### WORK ITEM
Every line holding the string "artist" should be copied from the listing.

### DATA PROVIDED

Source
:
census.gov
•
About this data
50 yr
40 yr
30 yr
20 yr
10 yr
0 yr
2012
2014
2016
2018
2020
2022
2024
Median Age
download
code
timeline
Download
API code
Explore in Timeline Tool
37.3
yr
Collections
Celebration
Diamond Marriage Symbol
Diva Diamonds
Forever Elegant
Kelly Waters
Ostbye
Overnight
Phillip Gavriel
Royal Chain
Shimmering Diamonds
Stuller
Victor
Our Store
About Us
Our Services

--

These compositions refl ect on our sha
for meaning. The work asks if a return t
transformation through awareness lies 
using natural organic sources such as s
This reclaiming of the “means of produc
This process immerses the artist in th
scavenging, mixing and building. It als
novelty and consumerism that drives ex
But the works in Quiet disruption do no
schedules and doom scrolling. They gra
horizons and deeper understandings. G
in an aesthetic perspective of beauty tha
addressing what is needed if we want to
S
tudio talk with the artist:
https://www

* * *

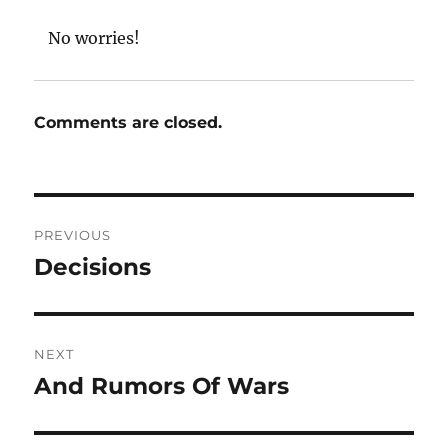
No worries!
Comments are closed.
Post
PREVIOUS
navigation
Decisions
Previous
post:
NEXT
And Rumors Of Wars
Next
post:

### ANSWER TO THIS PROBLEM
This process immerses the artist in th
tudio talk with the artist:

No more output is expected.